In 2020, Nagle headed one of ten official YouTube gaming squads composed of online content creators to compete in the game Call of Duty: Warzone. The tournament's prize of $100,000 was donated to the Call of Duty Endowment in honour of Military Appreciation Month. Nagle officially rebranded his channel from 'Daithi De Nogla' to just 'Nogla' on Christmas Day in 2021.

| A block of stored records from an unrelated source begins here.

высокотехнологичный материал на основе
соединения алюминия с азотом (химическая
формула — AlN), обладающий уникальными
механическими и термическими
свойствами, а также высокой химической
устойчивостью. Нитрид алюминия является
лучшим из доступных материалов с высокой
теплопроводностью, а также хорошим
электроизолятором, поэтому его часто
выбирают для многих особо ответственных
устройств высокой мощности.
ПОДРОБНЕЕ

He shares a channel with fellow Vanoss Crew member, Terroriser, where they discuss internet news and react to viral videos. On 13 October 2025, he transferred ownership of his secondary channel "Nogla Plus" to his brother, Andrew; the channel was subsequently renamed to "Brogla".

== Personal life ==
Nagle is Catholic and a cousin of hurler Seán Finn. He purchased a bungalow in County Limerick, where he resides, and frequently travels to Los Angeles for his YouTube work. He has five siblings, including a triplet brother and sister. He and his fiancée, Aliyah, have a daughter who was born in 2019.